Ceci dit, cela ne suffira pas. C'est pourquoi, j'ai voulu discuter d'une refonte de la loi de financement, parce qu'au-delà des moyens se pose aussi la question de leur répartition dans l'enseignement supérieur.

Les recteurs, via le Conseil des recteurs francophones (Cref), réfléchissent afin de proposer une réforme de cette loi qui permettrait de diminuer la concurrence entre institutions, tout en favorisant ou maintenant l'ouverture à un maximum d'étudiants. Il n'est pas question de restreindre l'accès à l'enseignement universitaire.

Où en est la réflexion du Cref?

Il reste beaucoup de travail. On s'attaque ici à une loi extrêmement complexe qu'on veut simplifier, mais aucune université ne veut évidemment perdre ses moyens.

"Il ne faut pas que l'enseignement supérieur soit mieux financé au détriment de l'obligatoire"
Annemie Schaus
Rectrice de l'ULB

D'aucuns lorgnent les moyens de l'éducation obligatoire pour refinancer le supérieur. Une bonne idée?

Absolument pas. On a les finances qu'on a, mais l’éducation à tous les niveaux doit être une priorité. Il ne faut pas que l'enseignement supérieur soit mieux financé au détriment de l’obligatoire.

L'équation budgétaire en FWB étant quasi inextricable, on entend de plus en plus parler de régionalisation. Qu'en pensez-vous?

Cela peut être une piste de solution, dans le cadre du fédéralisme belge, mais pas uniquement pour l'enseignement. Quatre Régions, cela faciliterait complètement la lecture du droit constitutionnel belge parce que son opacité devient très problématique. Je vois plutôt cela d'un bon œil, en tout cas cela ne m'effraie pas.

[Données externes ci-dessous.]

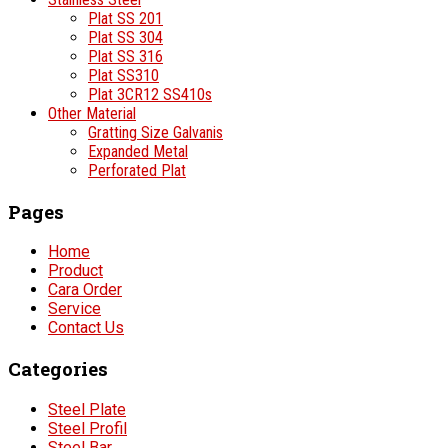
Plat SS 201
Plat SS 304
Plat SS 316
Plat SS310
Plat 3CR12 SS410s
Other Material
Gratting Size Galvanis
Expanded Metal
Perforated Plat
Pages
Home
Product
Cara Order
Service
Contact Us
Categories
Steel Plate
Steel Profil
Steel Bar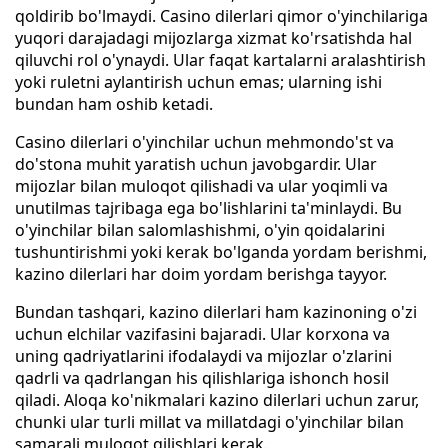
qoldirib bo'lmaydi. Casino dilerlari qimor o'yinchilariga
yuqori darajadagi mijozlarga xizmat ko'rsatishda hal
qiluvchi rol o'ynaydi. Ular faqat kartalarni aralashtirish
yoki ruletni aylantirish uchun emas; ularning ishi
bundan ham oshib ketadi.
Casino dilerlari o'yinchilar uchun mehmondo'st va
do'stona muhit yaratish uchun javobgardir. Ular
mijozlar bilan muloqot qilishadi va ular yoqimli va
unutilmas tajribaga ega bo'lishlarini ta'minlaydi. Bu
o'yinchilar bilan salomlashishmi, o'yin qoidalarini
tushuntirishmi yoki kerak bo'lganda yordam berishmi,
kazino dilerlari har doim yordam berishga tayyor.
Bundan tashqari, kazino dilerlari ham kazinoning o'zi
uchun elchilar vazifasini bajaradi. Ular korxona va
uning qadriyatlarini ifodalaydi va mijozlar o'zlarini
qadrli va qadrlangan his qilishlariga ishonch hosil
qiladi. Aloqa ko'nikmalari kazino dilerlari uchun zarur,
chunki ular turli millat va millatdagi o'yinchilar bilan
samarali muloqot qilishlari kerak.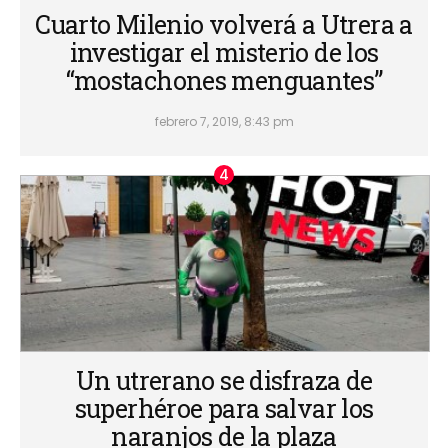
Cuarto Milenio volverá a Utrera a
investigar el misterio de los
“mostachones menguantes”
febrero 7, 2019, 8:43 pm
Un utrerano se disfraza de
superhéroe para salvar los
naranjos de la plaza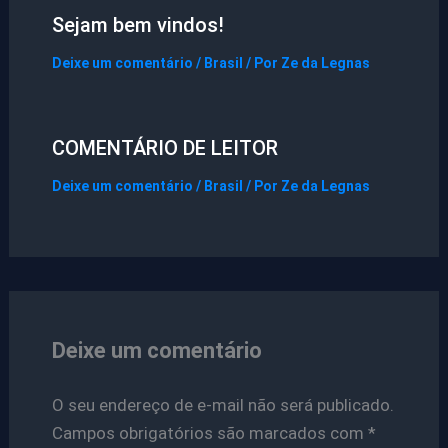
Sejam bem vindos!
Deixe um comentário
/
Brasil
/ Por
Ze da Legnas
COMENTÁRIO DE LEITOR
Deixe um comentário
/
Brasil
/ Por
Ze da Legnas
Deixe um comentário
O seu endereço de e-mail não será publicado.
Campos obrigatórios são marcados com
*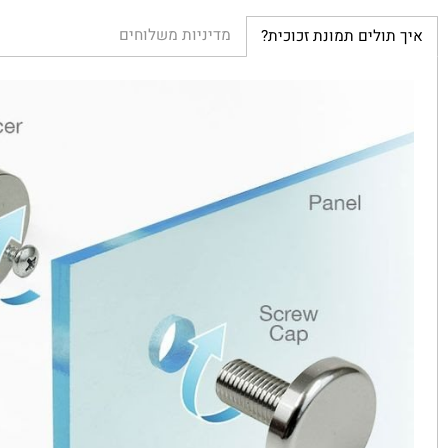
מדיניות משלוחים
ולים תמונת זכוכית?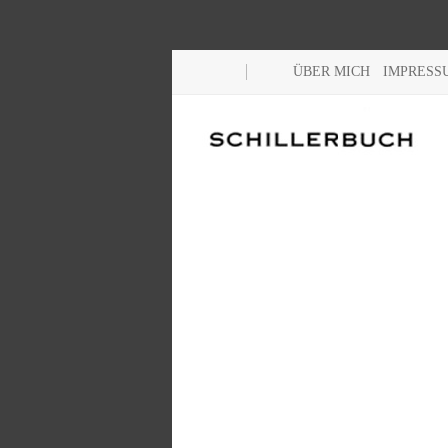
ÜBER MICH
IMPRESS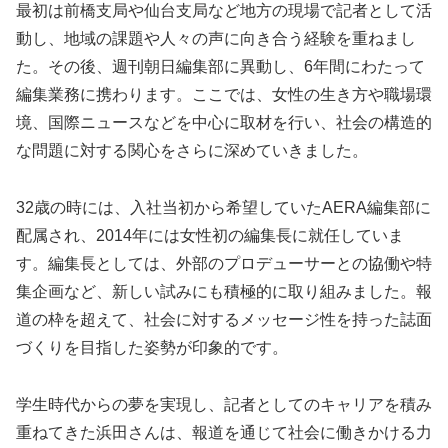
最初は前橋支局や仙台支局など地方の現場で記者として活
動し、地域の課題や人々の声に向き合う経験を重ねまし
た。その後、週刊朝日編集部に異動し、6年間にわたって
編集業務に携わります。ここでは、女性の生き方や職場環
境、国際ニュースなどを中心に取材を行い、社会の構造的
な問題に対する関心をさらに深めていきました。
32歳の時には、入社当初から希望していたAERA編集部に
配属され、2014年には女性初の編集長に就任していま
す。編集長としては、外部のプロデューサーとの協働や特
集企画など、新しい試みにも積極的に取り組みました。報
道の枠を超えて、社会に対するメッセージ性を持った誌面
づくりを目指した姿勢が印象的です。
学生時代からの夢を実現し、記者としてのキャリアを積み
重ねてきた浜田さんは、報道を通じて社会に働きかける力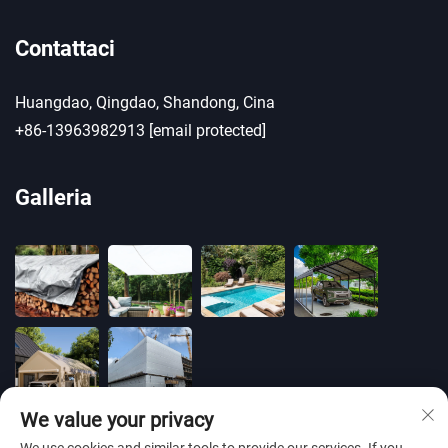
Contattaci
Huangdao, Qingdao, Shandong, Cina
+86-13963982913
[email protected]
Galleria
We value your privacy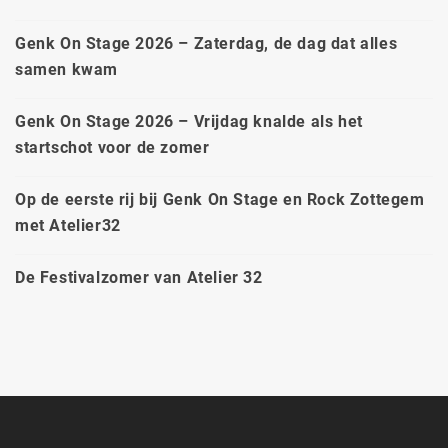
Genk On Stage 2026 – Zaterdag, de dag dat alles
samen kwam
Genk On Stage 2026 – Vrijdag knalde als het
startschot voor de zomer
Op de eerste rij bij Genk On Stage en Rock Zottegem
met Atelier32
De Festivalzomer van Atelier 32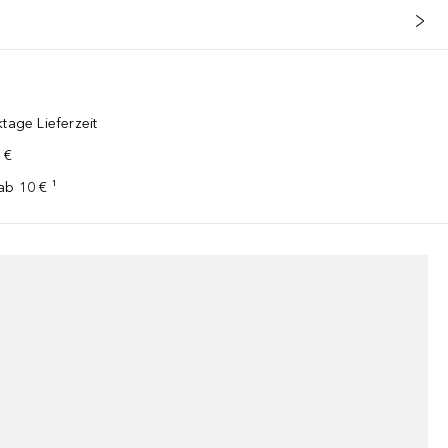
tage Lieferzeit
 €
ab 10 € ¹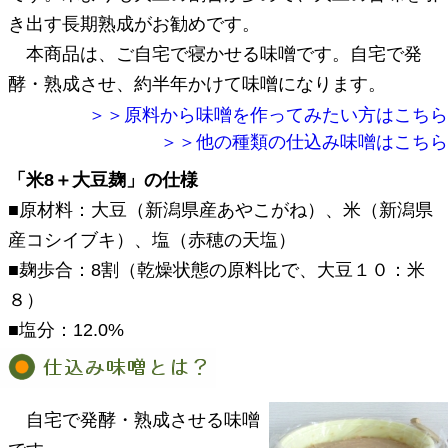
き出す長期熟成がお勧めです。
本商品は、ご自宅で寝かせる味噌です。自宅で発
酵・熟成させ、約半年かけて味噌になります。
＞＞原料から味噌を作ってみたい方はこちら
＞＞他の種類の仕込み味噌はこちら
「米8＋大豆麹」の仕様
■原材料：大豆（新潟県産あやこがね）、米（新潟県
産コシイブキ）、塩（赤穂の天塩）
■麹歩合：8割（乾燥状態の原料比で、大豆１０：米
８）
■塩分：12.0%
自宅で発酵・熟成させる味噌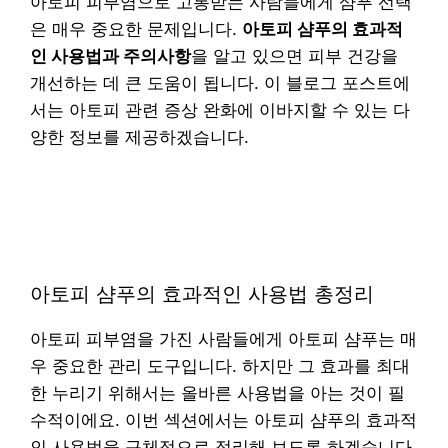
아토피 피부염으로 고통받는 사람들에게 샴푸 선택
은 매우 중요한 문제입니다.
아토피 샴푸의 효과적
인 사용법과 주의사항
을 알고 있으면 피부 건강을
개선하는 데 큰 도움이 됩니다. 이 블로그 포스트에
서는 아토피 관련 증상 완화에 이바지할 수 있는 다
양한 정보를 제공하겠습니다.
아토피 샴푸의 효과적인 사용법 총정리
아토피 피부염을 가진 사람들에게 아토피 샴푸는 매
우 중요한 관리 도구입니다. 하지만 그 효과를 최대
한 누리기 위해서는 올바른 사용법을 아는 것이 필
수적이에요. 이번 섹션에서는 아토피 샴푸의 효과적
인 사용법을 구체적으로 정리해 보도록 하겠습니다.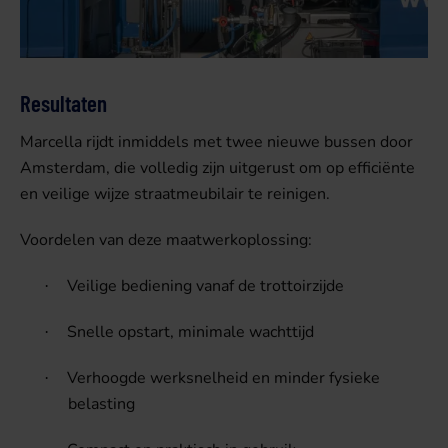
Resultaten
Marcella rijdt inmiddels met twee nieuwe bussen door
Amsterdam, die volledig zijn uitgerust om op efficiënte
en veilige wijze straatmeubilair te reinigen.
Voordelen van deze maatwerkoplossing:
Veilige bediening vanaf de trottoirzijde
·
Snelle opstart, minimale wachttijd
·
Verhoogde werksnelheid en minder fysieke
·
belasting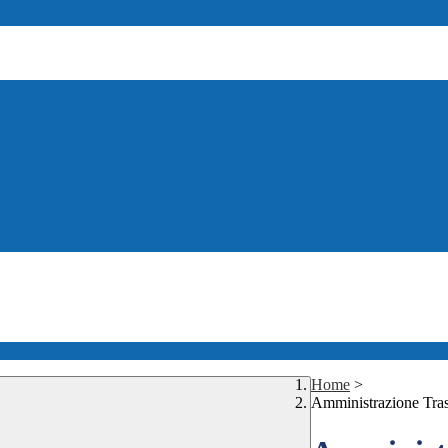
Home
>
Amministrazione Tra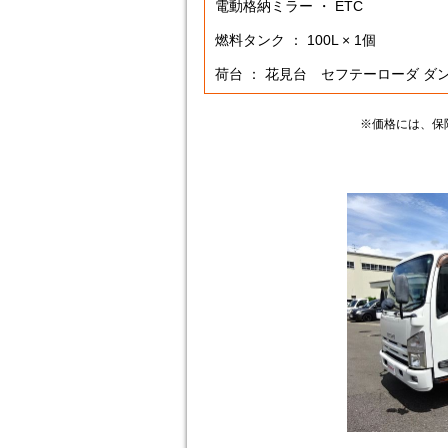
電動格納ミラー ・ ETC
燃料タンク ： 100L × 1個
荷台 ： 花見台 セフテーローダ ダ
※価格には、保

Par contre, il faudra absolument que la Région bruxelloise soit sur un pied d'égalité avec les autres.

La problématique des locaux est prégnante à l'ULB. Allez-vous agrandir les campus?

On en rêve, mais on n'a pas les moyens. Nous ne parvenons déjà pas à entretenir nos bâtiments comme il le faudrait, vu le sous-financement. Pour l'heure, on va louer des bâtiments dans le quartier, mais surtout travailler avec des promoteurs actifs dans les environs afin de pouvoir occuper des bâtiments de bureaux qui sont vides. C'est l’une des solutions face à l'accroissement de la population étudiante.